Jonah Goldberg

The Democrats have been pounding on the Bush administration for months about its alleged "insensitivity" to the outsourcing of jobs. Kerry and Edwards have been screeching about the White House's "policy" to outsource jobs, close factories and - no doubt coming soon - to switch honest American Girl Scout cookies for stale Chinese fortune cookies made by children shackled to conveyer belts.

Before that - and before Bush backed a half-trillion-dollar Medicare expansion - the Democrats pounded the table about Bush's "insensitivity" about the lack of healthcare and the outrageous costs of prescription drugs. Before that it was the tax cuts. I forget what came before that. But there's a unifying theme to all of these policies and criticisms, at least in the minds of liberals.

Jonathan Alter of Newsweek calls it "let-them-eat-cake economics," a phrase that does seem to capture in one neat liberal cliche the belief that Republicans don't understand the average guy's plight.

In fact, last summer the Democratic Congressional Campaign Committee issued a news release titled, "DeLay: Qu'ils mangent de la brioche," when Tom Delay came out against some "pro-child" tax-credit. That gibberish in the preceding sentence is the actual line that Marie Antoinette was supposed to have uttered when she heard the peasants were starving because there was no bread.

There's only one problem with this line of attack. Everything - and I mean everything - about it is wrong.

Let's start from the top. First, "Qu'ils mangent de la brioche" doesn't mean, "Let them eat cake." It means, "Let them eat some fancy egg-based bread" - i.e. a brioche. Second, Marie Antoinette never said it. The story comes from Rousseau's "Confessions" and, according to historians, he couldn't have been talking about Marie Antoinette, because she was only 10 years old when the book was written and still living in Austria. Some believe that perhaps Marie Therese, another queen, had said, "Let them eat brioche," 100 years before the French Revolution. Other historians think Rousseau just made it all up. Whatever.

What's far more bogus is the moral behind the story. You see, back then France had a law on the books that required bakeries to sell expensive breads - including brioche - at the same price as cheap bread if the baker ran out of cheap bread.
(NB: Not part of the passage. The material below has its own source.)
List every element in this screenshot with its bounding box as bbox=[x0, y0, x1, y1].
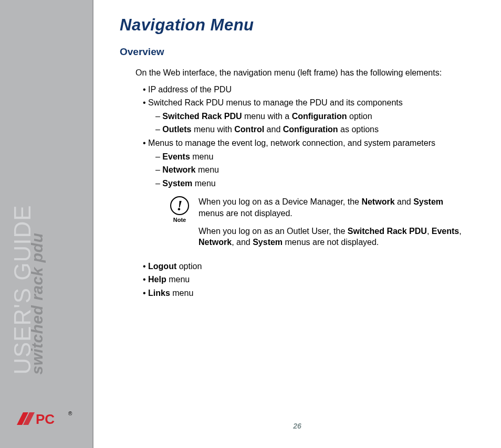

So, saying, "Let them eat brioche" is actually pretty rational. It's like saying, "Let them enforce minimum wage laws" or "the government should do something about those profiteering bakers who aren't selling their fancy bread at an affordable price!"

And here is where we get to the heart of things. The rule about selling expensive bread at a loss if necessary to feed the poor was just one of a whole tangle of crazy regulations established by bleeding-heart French nobles to do "right" by the lower classes. From medieval times until the 1980s, the price of a baguette had been fixed to a specific formula. And, even today, bread prices, baking techniques and bread sizes are regulated in minute detail in France.

The intention behind these laws was largely goody-goody, nice-nice. In fact, Marie Antoinette was something of a limousine liberal (gilded carriage liberal?) who offended her fellow nobles by disdaining royal excess.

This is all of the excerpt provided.